Task brief: Check each line of the material below for "carousel" and copy those where it appears.

=== Begin Enclosure ===

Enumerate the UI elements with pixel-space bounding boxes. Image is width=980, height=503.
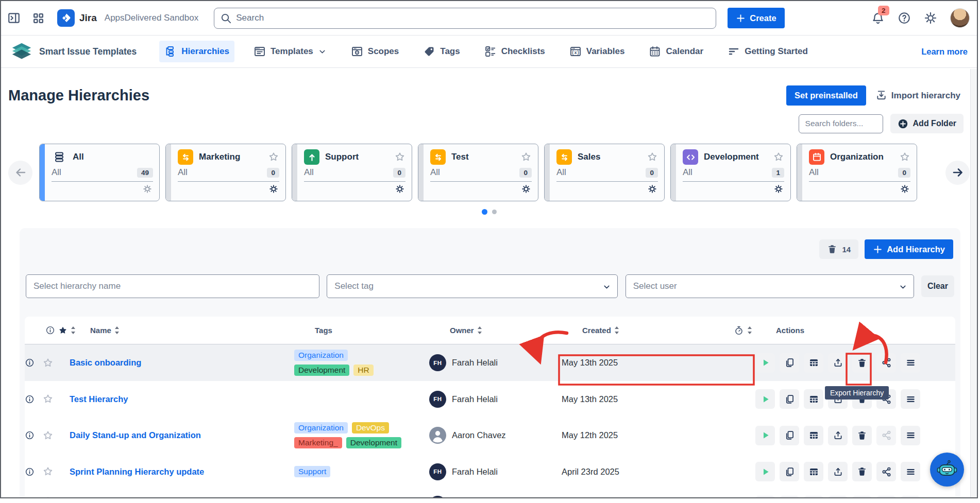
- nav-item-checklists[interactable]: Checklists: [479, 41, 550, 62]
- nav-item-calendar[interactable]: Calendar: [644, 41, 708, 62]
- run-button[interactable]: [755, 353, 775, 373]
- nav-item-variables[interactable]: (x)Variables: [564, 41, 630, 62]
- import-hierarchy-button[interactable]: Import hierarchy: [875, 90, 960, 101]
- folder-card-sales[interactable]: SalesAll0: [544, 144, 665, 201]
- deleted-items-button[interactable]: 14: [819, 239, 859, 259]
- sort-icon[interactable]: [614, 326, 619, 335]
- info-icon[interactable]: [25, 467, 35, 477]
- duplicate-button[interactable]: [780, 389, 799, 409]
- delete-button[interactable]: [852, 426, 872, 445]
- hierarchy-name-filter[interactable]: [26, 274, 319, 298]
- star-icon[interactable]: [394, 151, 405, 163]
- info-icon[interactable]: [45, 325, 55, 335]
- info-icon[interactable]: [25, 394, 35, 404]
- duplicate-button[interactable]: [780, 353, 799, 373]
- nav-item-tags[interactable]: Tags: [418, 41, 465, 62]
- gear-icon[interactable]: [521, 184, 531, 196]
- avatar[interactable]: [950, 8, 970, 28]
- export-button[interactable]: [828, 496, 848, 498]
- more-button[interactable]: [901, 353, 920, 373]
- folder-card-organization[interactable]: OrganizationAll0: [797, 144, 917, 201]
- col-name[interactable]: Name: [90, 326, 111, 335]
- more-button[interactable]: [901, 426, 920, 445]
- star-icon[interactable]: [520, 151, 532, 163]
- gear-icon[interactable]: [900, 184, 909, 196]
- nav-item-getting-started[interactable]: Getting Started: [722, 41, 813, 62]
- star-icon[interactable]: [899, 151, 910, 163]
- folder-card-development[interactable]: DevelopmentAll1: [670, 144, 791, 201]
- table-view-button[interactable]: [804, 426, 823, 445]
- nav-item-hierarchies[interactable]: Hierarchies: [159, 41, 234, 62]
- folder-card-test[interactable]: TestAll0: [418, 144, 538, 201]
- star-icon[interactable]: [773, 151, 784, 163]
- table-view-button[interactable]: [804, 462, 823, 481]
- hierarchy-name-link[interactable]: Test Hierarchy: [70, 394, 136, 404]
- share-button[interactable]: [876, 496, 896, 498]
- gear-icon[interactable]: [774, 184, 783, 196]
- carousel-next-button[interactable]: [945, 161, 970, 185]
- nav-item-templates[interactable]: Templates: [248, 41, 332, 62]
- folder-card-marketing[interactable]: MarketingAll0: [165, 144, 286, 201]
- star-icon[interactable]: [42, 496, 54, 498]
- gear-icon[interactable]: [648, 184, 657, 196]
- duplicate-button[interactable]: [780, 426, 799, 445]
- carousel-prev-button[interactable]: [8, 161, 32, 185]
- add-hierarchy-button[interactable]: Add Hierarchy: [865, 239, 953, 259]
- gear-icon[interactable]: [143, 184, 152, 196]
- create-button[interactable]: Create: [728, 8, 784, 28]
- more-button[interactable]: [901, 389, 920, 409]
- hierarchy-name-link[interactable]: Sprint Planning Hierarchy update: [70, 467, 212, 476]
- folder-card-support[interactable]: SupportAll0: [292, 144, 412, 201]
- sort-icon[interactable]: [114, 326, 120, 335]
- star-icon[interactable]: [42, 357, 54, 369]
- star-icon[interactable]: [268, 151, 279, 163]
- col-owner[interactable]: Owner: [450, 326, 474, 335]
- run-button[interactable]: [755, 496, 775, 498]
- settings-button[interactable]: [924, 11, 937, 25]
- help-button[interactable]: [898, 11, 911, 25]
- gear-icon[interactable]: [395, 184, 404, 196]
- duplicate-button[interactable]: [780, 496, 799, 498]
- table-view-button[interactable]: [804, 389, 823, 409]
- scrollbar[interactable]: [970, 69, 977, 497]
- hierarchy-name-link[interactable]: Basic onboarding: [70, 358, 149, 367]
- col-created[interactable]: Created: [582, 326, 611, 335]
- sort-icon[interactable]: [71, 326, 76, 335]
- sidebar-expand-icon[interactable]: [7, 11, 21, 25]
- add-folder-button[interactable]: Add Folder: [890, 114, 964, 133]
- star-icon[interactable]: [58, 326, 67, 335]
- clear-filters-button[interactable]: Clear: [921, 275, 954, 297]
- run-button[interactable]: [755, 426, 775, 445]
- sort-icon[interactable]: [747, 326, 752, 335]
- delete-button[interactable]: [852, 462, 872, 481]
- more-button[interactable]: [901, 462, 920, 481]
- table-view-button[interactable]: [804, 353, 823, 373]
- carousel-dot-1[interactable]: [482, 209, 487, 215]
- gear-icon[interactable]: [269, 184, 278, 196]
- export-button[interactable]: [828, 462, 848, 481]
- share-button[interactable]: [876, 462, 896, 481]
- hierarchy-name-link[interactable]: Daily Stand-up and Organization: [70, 430, 209, 440]
- star-icon[interactable]: [42, 430, 54, 441]
- delete-button[interactable]: [852, 496, 872, 498]
- star-icon[interactable]: [647, 151, 658, 163]
- share-button[interactable]: [876, 353, 896, 373]
- learn-more-link[interactable]: Learn more: [921, 47, 968, 57]
- search-folders-input[interactable]: [799, 114, 883, 133]
- table-view-button[interactable]: [804, 496, 823, 498]
- app-switcher-icon[interactable]: [32, 12, 45, 25]
- tag-filter-select[interactable]: Select tag: [327, 274, 618, 298]
- user-filter-select[interactable]: Select user: [626, 274, 914, 298]
- folder-card-all[interactable]: AllAll49: [39, 144, 160, 201]
- run-button[interactable]: [755, 462, 775, 481]
- run-button[interactable]: [755, 389, 775, 409]
- star-icon[interactable]: [42, 466, 54, 477]
- info-icon[interactable]: [25, 358, 35, 368]
- global-search-input[interactable]: [214, 8, 716, 29]
- nav-item-scopes[interactable]: Scopes: [346, 41, 404, 62]
- sort-icon[interactable]: [477, 326, 482, 335]
- export-button[interactable]: [828, 353, 848, 373]
- set-preinstalled-button[interactable]: Set preinstalled: [786, 85, 866, 106]
- star-icon[interactable]: [42, 393, 54, 405]
- notifications-button[interactable]: 2: [871, 11, 885, 25]
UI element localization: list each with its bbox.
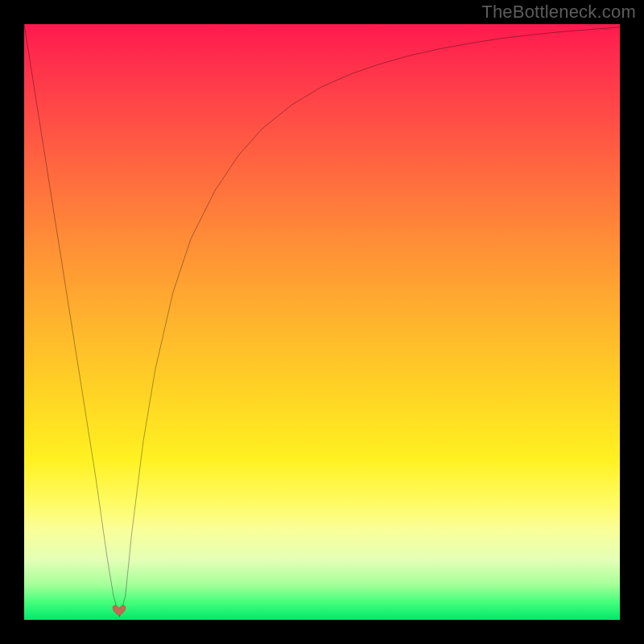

=== End Enclosure ===

Solution for this exercise:
- carousel-next-button[interactable]: [945, 161, 970, 185]
- carousel-prev-button[interactable]: [8, 161, 32, 185]
- carousel-dot-1[interactable]: [482, 209, 487, 215]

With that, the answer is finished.